Again, being something of a contrarian, I rather like Ryan Braun. Would I have preferred that he do what he did in baseball without taking steroids? Absolutely. But has he put his mark on the Brewers organization and franchise history? Again, absolutely. It's tough to say what he would have done without steroids, but if this past season is any indication, he still would have been great.

So, for all y'all that hate Braun for being a steroid guy, feel free to get rid of your Braun cards by sending them to me. I'll take them.

Speaking of steroids, don't we have to think that Vince McMahon took steroids during his life? I mean looking at photos on Google, I think he had a bigger physique in the 1980s than I recalled, but dude got huge.

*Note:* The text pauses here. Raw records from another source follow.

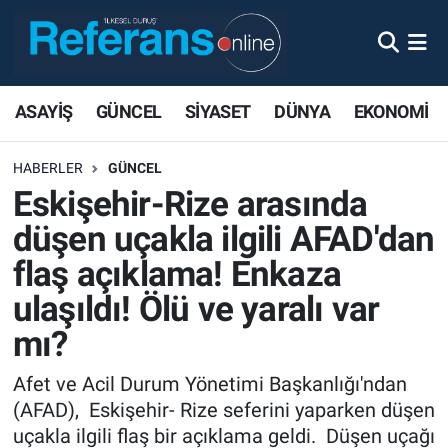
ASAYİŞ
GÜNCEL
SİYASET
DÜNYA
EKONOMİ
HABERLER
GÜNCEL
Eskişehir-Rize arasında
düşen uçakla ilgili AFAD'dan
flaş açıklama! Enkaza
ulaşıldı! Ölü ve yaralı var
mı?
Afet ve Acil Durum Yönetimi Başkanlığı'ndan
(AFAD), Eskişehir- Rize seferini yaparken düşen
uçakla ilgili flaş bir açıklama geldi. Düşen uçağı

That said, his entrance music is pretty good. I never liked him generally -- whether being the good-guy announcer in the 1980s as the foil to Bobby Heenan or being the heel commissioner from the 1990s onward.

Going a bit old school here -- or as old school as reprinted chrome cards and Paul Molitor Blue Jay cards might allow. Speaking of guys getting bigger, I recall a story about Robin Yount after the 1979 season buying a Nautilus machine and putting on 20 pounds of muscle -- thereby turning himself from the stringbean kid we saw from 1974 to about 1979 into the man that he became when the clock struck 1980. 

That, or perhaps it was because when the 1980 season started, he was 24 years old and finally had become a man bodywise. I mean, his MVP season in 1982 was his age 26 season (he deserved it too...10.5 WAR that year, 1.8 WAR defensively putting him 7th overall, 9.8 WAR on offense was #1 as well). Think about that. It's too bad that half his career was wasted with teams that flailed around trying to figure out how to compete.

I had to put Bill Goldberg in here. He played defensive tackle for the University of Georgia (and he also shares my birthday). According to his appearance on Jim Ross's podcast back in 2014, Goldberg chose UGA because he was standing on a bar on his recruiting trip and someone handled him a big bottle of Wild Turkey. He had such an incredible time that he was sold on Athens.

I have also stood on a bar in Athens while drunk. Nobody handed me a bottle of Wild Turkey, but I did get a t-shirt for my troubles that, except for being white, looked like this one:

I wore it until it fell apart. I loved that shirt.

Let me be clear -- there were many more cards than this. But these player collection additions -- all of which were serial numbered -- were a great capper to yet another fantastic package from JBF. 

Thanks go out to Wes for a fantastic giveaway. Now, I need to find some Willinghams to send to you!


  1. That Spahn Topps Archives Reserve card looks and feels magical.

  2. The Topps sterling Spahn is a beauty

  3. I thought I recognized Corporan's name. I also didn't realize the Ultimate Warrior passed a couple of years ago. I'm not sure how I missed that.
    Great stuff from Wes as always!

  4. I send cards to Tony just to see the posts he scribes about them. A blog artist!